A few nights ago I went out and ended up at karaoke night down at the local bar where a friend was having her birthday party. I downed a few drinks and listened/heckled while chatting with the birthday-girl's boyfriend about the Universal Truth of Karaoke: The secret to a good karaoke performance is to be bad. You must miss at least a handful of notes. You must plow ahead into the chorus one bar early, and recover by singing one bar late until the bridge.
As I walked home from the bar swaying gently in the spring air I thought about this universal truth and Frank Klausz.
Frank Klausz, whom I have never met, is one of my favorite woodworkers. My first interaction with him was way back in the day when he tested a pre-release pair of the Gramercy carcase saws made by yours truly. He liked them, and thusly I loved him.
Fast forward a year or two to his Popular Woodworking three minute dovetail video. I can get down with Dovetail fetishism, but what I really like about dovetailing is the practicality, speed, and strength of a bang-up dovetail. As I watched Mr. Klausz pound together that three minute dovetail I swooned.
I've been looking for a project to use bang-up dovetails on ever since and finally decided on a tool box sized to my most used planes, measures, saws, chisels and rasps. I chose cedar in homage to a tool box my mother owns.
I marked out using my die-makers square, and did the initial wasting with a my bow saw. I pared down the tails on the edge of the board to keep from splitting off the pins, but the rest are left as is so they will pound together.

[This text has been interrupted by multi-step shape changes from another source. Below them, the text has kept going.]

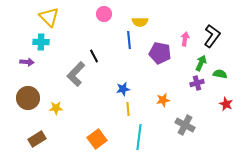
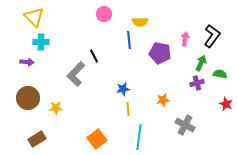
yellow triangle: moved 15 px left
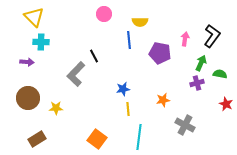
orange square: rotated 18 degrees counterclockwise
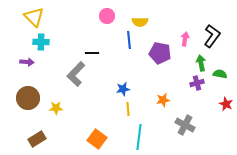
pink circle: moved 3 px right, 2 px down
black line: moved 2 px left, 3 px up; rotated 64 degrees counterclockwise
green arrow: rotated 35 degrees counterclockwise
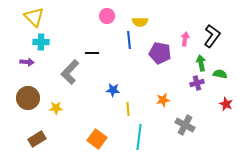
gray L-shape: moved 6 px left, 2 px up
blue star: moved 10 px left, 1 px down; rotated 16 degrees clockwise
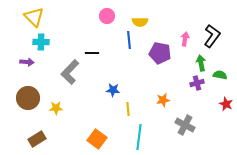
green semicircle: moved 1 px down
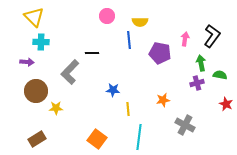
brown circle: moved 8 px right, 7 px up
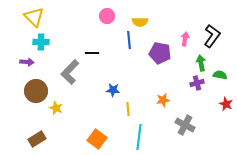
yellow star: rotated 24 degrees clockwise
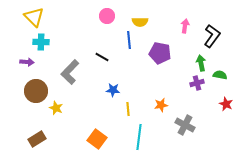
pink arrow: moved 13 px up
black line: moved 10 px right, 4 px down; rotated 32 degrees clockwise
orange star: moved 2 px left, 5 px down
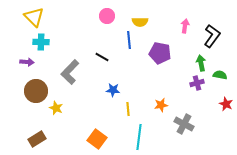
gray cross: moved 1 px left, 1 px up
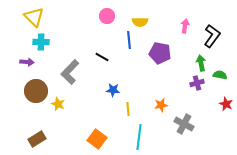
yellow star: moved 2 px right, 4 px up
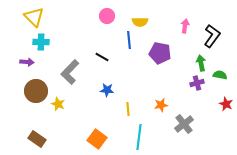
blue star: moved 6 px left
gray cross: rotated 24 degrees clockwise
brown rectangle: rotated 66 degrees clockwise
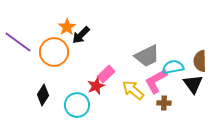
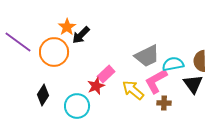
cyan semicircle: moved 3 px up
cyan circle: moved 1 px down
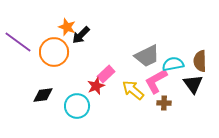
orange star: rotated 18 degrees counterclockwise
black diamond: rotated 50 degrees clockwise
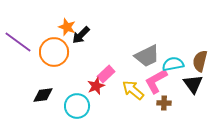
brown semicircle: rotated 15 degrees clockwise
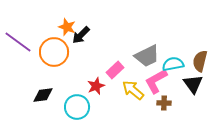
pink rectangle: moved 9 px right, 4 px up
cyan circle: moved 1 px down
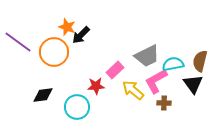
red star: rotated 18 degrees clockwise
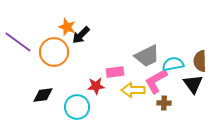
brown semicircle: rotated 15 degrees counterclockwise
pink rectangle: moved 2 px down; rotated 36 degrees clockwise
yellow arrow: rotated 40 degrees counterclockwise
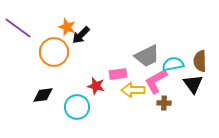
purple line: moved 14 px up
pink rectangle: moved 3 px right, 2 px down
red star: rotated 18 degrees clockwise
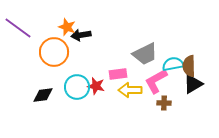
black arrow: rotated 36 degrees clockwise
gray trapezoid: moved 2 px left, 2 px up
brown semicircle: moved 11 px left, 5 px down
black triangle: rotated 35 degrees clockwise
yellow arrow: moved 3 px left
cyan circle: moved 20 px up
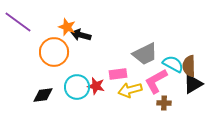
purple line: moved 6 px up
black arrow: rotated 24 degrees clockwise
cyan semicircle: rotated 40 degrees clockwise
yellow arrow: rotated 15 degrees counterclockwise
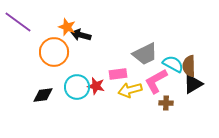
brown cross: moved 2 px right
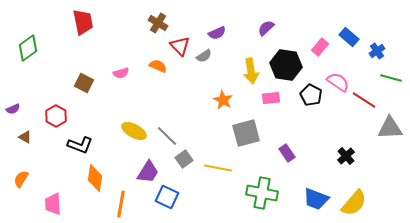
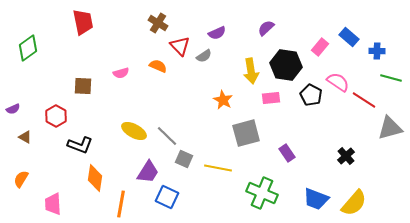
blue cross at (377, 51): rotated 35 degrees clockwise
brown square at (84, 83): moved 1 px left, 3 px down; rotated 24 degrees counterclockwise
gray triangle at (390, 128): rotated 12 degrees counterclockwise
gray square at (184, 159): rotated 30 degrees counterclockwise
green cross at (262, 193): rotated 12 degrees clockwise
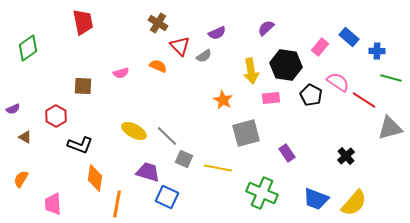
purple trapezoid at (148, 172): rotated 105 degrees counterclockwise
orange line at (121, 204): moved 4 px left
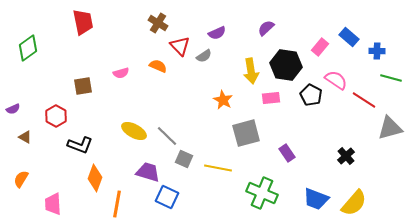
pink semicircle at (338, 82): moved 2 px left, 2 px up
brown square at (83, 86): rotated 12 degrees counterclockwise
orange diamond at (95, 178): rotated 12 degrees clockwise
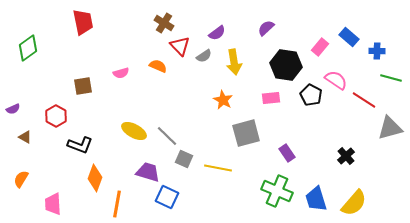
brown cross at (158, 23): moved 6 px right
purple semicircle at (217, 33): rotated 12 degrees counterclockwise
yellow arrow at (251, 71): moved 17 px left, 9 px up
green cross at (262, 193): moved 15 px right, 2 px up
blue trapezoid at (316, 199): rotated 52 degrees clockwise
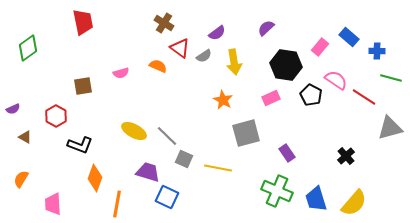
red triangle at (180, 46): moved 2 px down; rotated 10 degrees counterclockwise
pink rectangle at (271, 98): rotated 18 degrees counterclockwise
red line at (364, 100): moved 3 px up
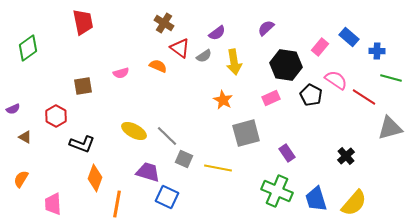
black L-shape at (80, 145): moved 2 px right, 1 px up
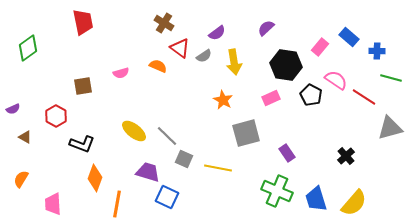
yellow ellipse at (134, 131): rotated 10 degrees clockwise
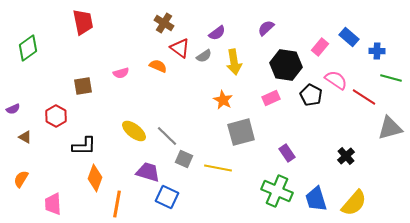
gray square at (246, 133): moved 5 px left, 1 px up
black L-shape at (82, 144): moved 2 px right, 2 px down; rotated 20 degrees counterclockwise
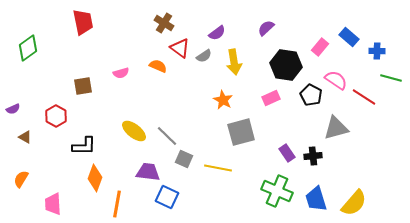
gray triangle at (390, 128): moved 54 px left
black cross at (346, 156): moved 33 px left; rotated 36 degrees clockwise
purple trapezoid at (148, 172): rotated 10 degrees counterclockwise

On cedar I use a 25 tpi rasp for truing up the bottoms of dovetails. I used to use mithril chisels quenched in dragon's blood and sharpened on a strop of virgin unicorn, but they would occasionally crush the grain, so I switched.
I powered through the dovetails and and glued-up using ye olde traditionale parachute corde and 2x4e clampe methode. The box is strong as hell, a little shabby, and fits around my #7 perfectly. I made some corner braces out of a small re-purposed walnut shelf. The corner braces are shaped to hold two trays: one for my collection of Starrett and one for my chisels and rasps. The Starrett shelf will actually be a machined aluminum box, courtesy of Bridget. The lid will hold my Gramercy dovetail and sash saws.
With the corner pieces cut I started poking around my box of scrap wood looking for something to spring into place diagonally to hold the corner braces. I found one but just as I was about start gluing in the corners while belting out an atonal third chorus of Knocking on Heaven's Door Eleanor phoned.
Death waits for no man. The lesser known foot note of to truism is that death is impatient with female rats. Gandolf, twin sister of Who Cares has died.The tool box, and Guns and Roses, will have to wait. It's rat coffin time.